Is there truth to the saying that you can die of a broken heart? Perhaps there is.
Wilf Russell, 93, and Vera, 91, were a British couple married for 74 years. Wilf had been battling dementia and was in an aged care home, unable to recognise his wife after the condition set in. Vera, meanwhile was sickly ever since her husband stopped knowing who she was.
Just last week, Wilf passed away, and exactly four minutes after this, his wife who was in a nearby hospital and did not know her darling husband had died, took her last breath too.
Their granddaughter Stephanie Welch is reported as saying, “My grandad was diagnosed with dementia a year ago and he had to go into the care home a couple of months back. My nan went to see him recently and he didn’t recognise her at all — her health started deteriorating from that day.”
“I went to visit her at Leicester Royal Infirmary on Sunday and she opened her eyes and asked me where Wilf was. The last thing she said to me was, ‘We’re a right pair, aren’t we?’”

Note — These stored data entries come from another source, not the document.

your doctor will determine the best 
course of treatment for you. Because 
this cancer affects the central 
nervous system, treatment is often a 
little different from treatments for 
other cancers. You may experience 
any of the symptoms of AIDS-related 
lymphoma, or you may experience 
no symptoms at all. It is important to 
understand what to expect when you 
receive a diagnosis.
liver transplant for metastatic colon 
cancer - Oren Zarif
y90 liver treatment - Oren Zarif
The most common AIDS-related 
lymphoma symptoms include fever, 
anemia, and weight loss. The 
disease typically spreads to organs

Stephanie mentions that she feels her grandmother was broken-hearted and was just waiting for her husband to go.
A love story
Wilf and Vera first met when they were both still teenagers. They got engaged before he went to North Africa and Italy with the Royal Air Force during World War-II.
Marriage followed Wilf’s return home, after which he worked as an engineer. They leave behind two sons, five grandchildren, seven great-grandchildren and two great-great-grandchildren.
Family members say they were always a very loving couple who adored their family and never spent a night away from each other until Wilf’s dementia set in.
Broken heart syndrome
When a couple such as Wilm and Vera have been together for so long, they probably develop a sixth sense about each other, including moments of pain… and perhaps impending death.
Dying of a broken heart is more than just a romantic notion, though. It’s an actual condition also known as stress-induced cardiomyopathy or takotsubo cardiomyopathy, according to the American Heart Association.
Women are more likely than men to experience this condition, characterized by sudden, intense chest pain that is caused by a surge in stress hormones. Usually, these hormones are released in response to an extremely stressful event or experience.
It’s not the same as a heart attack, even though the symptoms are similar, explains the American Heart Association. It does not involve blocked arteries as in a heart attack.
The American Heart Association further explains that in Broken Heart Syndrome, a part of the heart temporarily enlarges and doesn’t pump effectively. But the rest of the heart functions normally. It usually does not result in death except in a very small percentage of those who experience it.
We don’t know if Vera died of this condition. But after ‘death did them part’, she and her husband are probably together again, finally.